▶

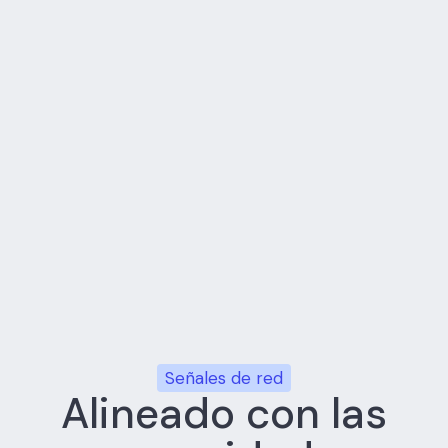
plataforma, seguridad
modernización post-
e IA integradas en los
inversión y apoyo a la
programas de los
creación de valor.
clientes.
Socios de
Socios
distribución
comunitarios
Relaciones de canal
Eventos, foros y
que ayudan a los
redes de liderazgo
clientes a acceder a
que conectan a
infraestructura,
fundadores,
servicios y
operadores,
capacidad de
inversores y
entrega.
constructores.
Señales de red
Alineado con las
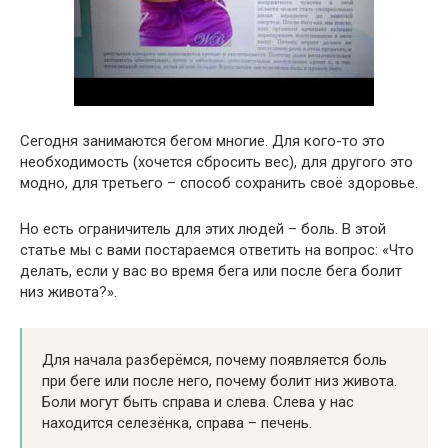
Сегодня занимаются бегом многие. Для кого-то это
необходимость (хочется сбросить вес), для другого это
модно, для третьего – способ сохранить своё здоровье.
Но есть ограничитель для этих людей – боль. В этой
статье мы с вами постараемся ответить на вопрос: «Что
делать, если у вас во время бега или после бега болит
низ живота?».
Для начала разберёмся, почему появляется боль
при беге или после него, почему болит низ живота.
Боли могут быть справа и слева. Слева у нас
находится селезёнка, справа – печень.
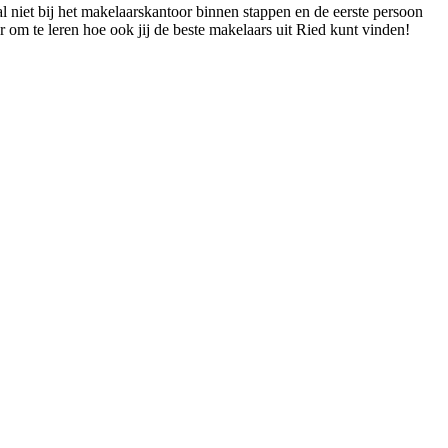
l niet bij het makelaarskantoor binnen stappen en de eerste persoon
r om te leren hoe ook jij de beste makelaars uit Ried kunt vinden!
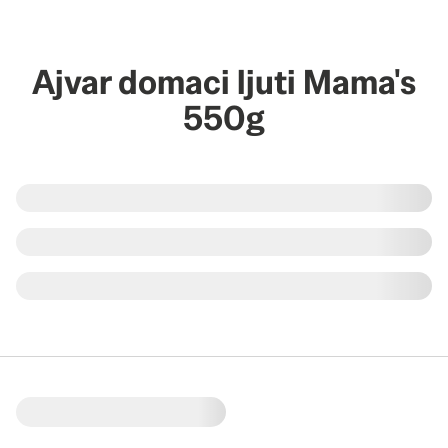
Ajvar domaci ljuti Mama's
550g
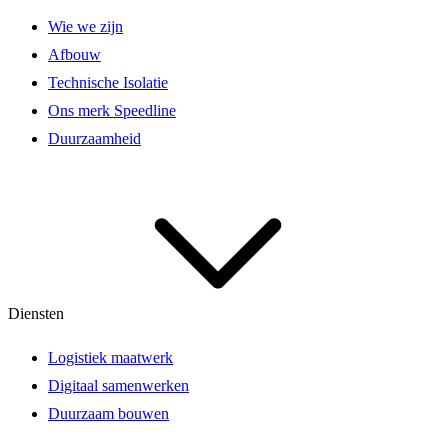
Wie we zijn
Afbouw
Technische Isolatie
Ons merk Speedline
Duurzaamheid
Diensten
Logistiek maatwerk
Digitaal samenwerken
Duurzaam bouwen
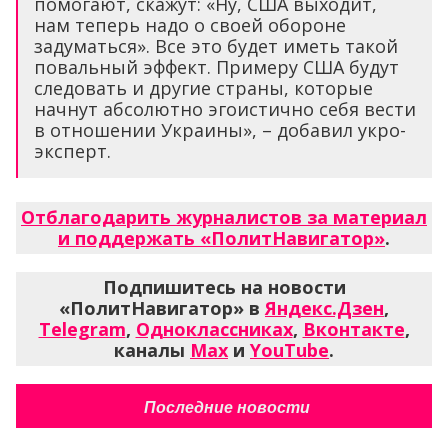
помогают, скажут: «Ну, США выходит,
нам теперь надо о своей обороне
задуматься». Все это будет иметь такой
повальный эффект. Примеру США будут
следовать и другие страны, которые
начнут абсолютно эгоистично себя вести
в отношении Украины», – добавил укро-
эксперт.
Отблагодарить журналистов за материал
и поддержать «ПолитНавигатор»
.
Подпишитесь на новости
«ПолитНавигатор» в
Яндекс.Дзен
,
Telegram
,
Одноклассниках
,
Вконтакте
,
каналы
Max
и
YouTube
.
Последние новости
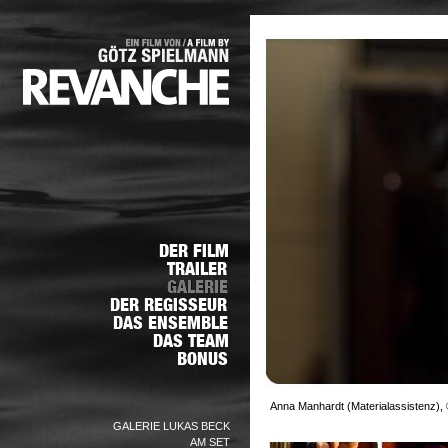
Anna Manhardt (Materialassistenz), 
GALERIE LUKAS BECK
AM SET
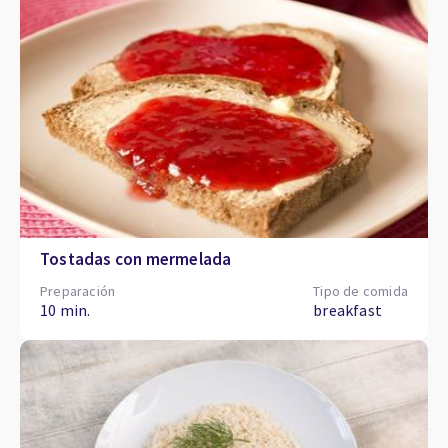
Tostadas con mermelada
Preparación
Tipo de comida
10 min.
breakfast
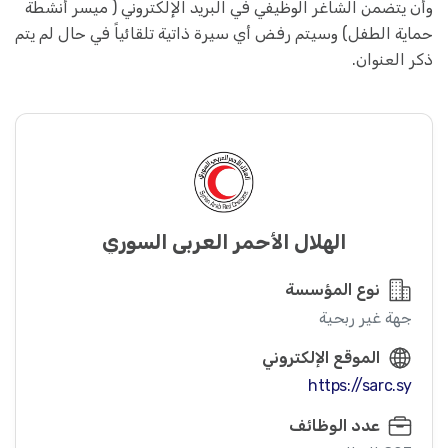
وأن يتضمن الشاغر الوظيفي في البريد الإلكتروني ( ميسر أنشطة
حماية الطفل) وسيتم رفض أي سيرة ذاتية تلقائياً في حال لم يتم
ذكر العنوان.
الهلال الأحمر العربي السوري
نوع المؤسسة
جهة غير ربحية
الموقع الإلكتروني
https://sarc.sy
عدد الوظائف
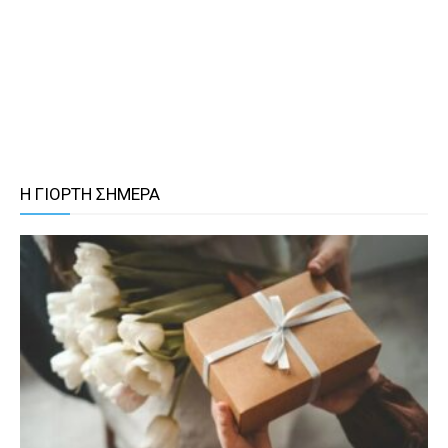
Η ΓΙΟΡΤΗ ΣΗΜΕΡΑ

◀

AIM OF THE TASK:
Take the material above from its first line through the line holding "статье мы с" and set it down exactly, without the pictures.

OUTPUT FOR THIS TASK:
plataforma, seguridad
modernización post-
e IA integradas en los
inversión y apoyo a la
programas de los
creación de valor.
clientes.
Socios de
Socios
distribución
comunitarios
Relaciones de canal
Eventos, foros y
que ayudan a los
redes de liderazgo
clientes a acceder a
que conectan a
infraestructura,
fundadores,
servicios y
operadores,
capacidad de
inversores y
entrega.
constructores.
Señales de red
Alineado con las
Сегодня занимаются бегом многие. Для кого-то это
необходимость (хочется сбросить вес), для другого это
модно, для третьего – способ сохранить своё здоровье.
Но есть ограничитель для этих людей – боль. В этой
статье мы с вами постараемся ответить на вопрос: «Что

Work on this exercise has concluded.